MERCANTILE Blog: MarketInsight, Nov. 21, 2016

Marlene BoerschMarket Insight

Major grains & oilseeds markets

The official US Thanksgiving Holiday is on Thursday, and this traditionally is a short week in the futures markets as most traders usually take Friday off in addition to Thursday. Volume will be light and we expect markets to trade slightly higher for the week. Last week fund trade reportedly was light, while the Chinese were active in registering cash soybean business with USDA. Cash trade in quality wheat was done at slightly higher prices. Rain is causing loading delays ex-Vancouver and is backing up railcars.

Funds – Index funds are either long all grains outright or are spread against some financial position. Specs appear to be outright long soybeans and spread long corn short wheat.

The currency markets continue to move around with the US dollar particularly strong.


  • The Chinese are buying US soybeans while the South American trade are reluctant sellers. We expect this will continue for at least two months.
  • Palm oil continues to have problems so we expect to see soy oil move higher.
  • US dollar volatility appears to be making South Americans particularly reluctant sellers.


  • Producers delivered 397,000 tonnes in week 15, domestic consumption was 165,000 tonnes, and exports were a very impressive 335,000 tonnes – which is close to a weekly record. Canola usage to-date is on par with last year. The visible supply was 1.6 myn tonnes.
  • Exports from Vancouver were said to be backed up due to rain delays, but we also heard that the Chinese last week were big buyers of December- forward shipments, which is good to hear and suggests the dockage incident is now behind us.

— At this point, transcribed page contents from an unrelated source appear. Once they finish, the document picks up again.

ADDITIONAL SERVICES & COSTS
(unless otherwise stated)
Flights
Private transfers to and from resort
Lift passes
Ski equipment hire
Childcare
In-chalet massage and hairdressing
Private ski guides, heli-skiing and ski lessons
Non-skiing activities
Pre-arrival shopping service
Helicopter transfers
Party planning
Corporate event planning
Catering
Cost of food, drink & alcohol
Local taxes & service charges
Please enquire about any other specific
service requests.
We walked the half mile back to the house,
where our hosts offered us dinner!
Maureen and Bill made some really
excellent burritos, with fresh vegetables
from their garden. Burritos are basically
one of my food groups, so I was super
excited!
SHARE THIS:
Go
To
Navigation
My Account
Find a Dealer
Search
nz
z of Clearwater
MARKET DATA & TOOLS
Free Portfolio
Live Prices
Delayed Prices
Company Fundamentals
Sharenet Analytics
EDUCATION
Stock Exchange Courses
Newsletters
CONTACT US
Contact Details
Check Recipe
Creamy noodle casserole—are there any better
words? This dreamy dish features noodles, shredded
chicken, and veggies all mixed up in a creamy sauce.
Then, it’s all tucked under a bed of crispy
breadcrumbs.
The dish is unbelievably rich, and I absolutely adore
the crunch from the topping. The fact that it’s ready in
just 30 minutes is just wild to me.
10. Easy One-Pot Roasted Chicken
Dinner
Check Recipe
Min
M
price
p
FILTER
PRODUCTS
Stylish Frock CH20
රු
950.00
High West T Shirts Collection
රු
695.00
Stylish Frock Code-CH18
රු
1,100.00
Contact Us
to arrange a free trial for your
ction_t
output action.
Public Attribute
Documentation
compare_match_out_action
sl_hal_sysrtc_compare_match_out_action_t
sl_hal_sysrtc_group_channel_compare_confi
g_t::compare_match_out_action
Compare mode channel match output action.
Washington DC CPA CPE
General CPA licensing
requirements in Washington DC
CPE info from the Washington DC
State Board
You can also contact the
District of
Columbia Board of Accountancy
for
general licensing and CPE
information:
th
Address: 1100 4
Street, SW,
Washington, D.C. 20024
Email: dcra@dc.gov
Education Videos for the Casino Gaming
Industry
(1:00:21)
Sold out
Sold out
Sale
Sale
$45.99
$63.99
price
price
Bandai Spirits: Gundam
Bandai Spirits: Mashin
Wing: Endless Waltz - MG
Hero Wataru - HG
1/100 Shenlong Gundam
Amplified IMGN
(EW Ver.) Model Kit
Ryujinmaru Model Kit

  • The long-term US climate outlook implies an expanding drought across the US HRW Belt and parts of the South East SRW regions; not critical at this stage, but worth watching on the radar screen.
  • For now the world has no shortage of wheat as the Australian harvest is about to start.


  • The international durum market is tightening up: Firmer cash markets for lower quality specifications have started to support Canadian prices. It is helpful that there are reports that next year, the EU will plant 7% less durum.
  • The last major international trade was Algeria buying 300,000 mt.
  • The Canadian crop has a wide range of qualities, but the international market has shown recently that it will also accept #3 Canada Western Durum with minimum 60% HVK. Incidentally, this is roughly the equivalent of a #1 US Hard Amber Durum grade.

Feed Grains

  • The grains markets are just following wheat for the present.
  • US producers are well sold currently and appear to be prepared to hold for better prices, as high cost likely means fewer acres planted next year – if current prices persist.


  • Indian buyers are already expressing buying interest for deferred positions, which bodes well for the yellow pea market January 2017 forward.
  • We calculate that the volume of early sales and the fall shipment program is significantly lowering Canadian pea availability for the second half of the crop year.


  • Prices remain very firm here in Canada. The late harvest losses and grade losses have taken a toll on availability and producer willingness to sell.
  • As discussed earlier, decent green lentils will stay very tight this year, while red lentils stocks are more relaxed. We think that the bulk export movement could slow once forward sales are serviced, so prices offer some good opportunities to producers.


  • The chickpeas harvest was an epic struggle, and it still is not clear if all will be harvested. Most of the quality is more than questionable, but the saving grace has been interest by the U.S. pet food industry in off grade chickpeas.


  • Canaryseed prices have finally firmed up and $24/cwt fob farm Saskatchewan is bid.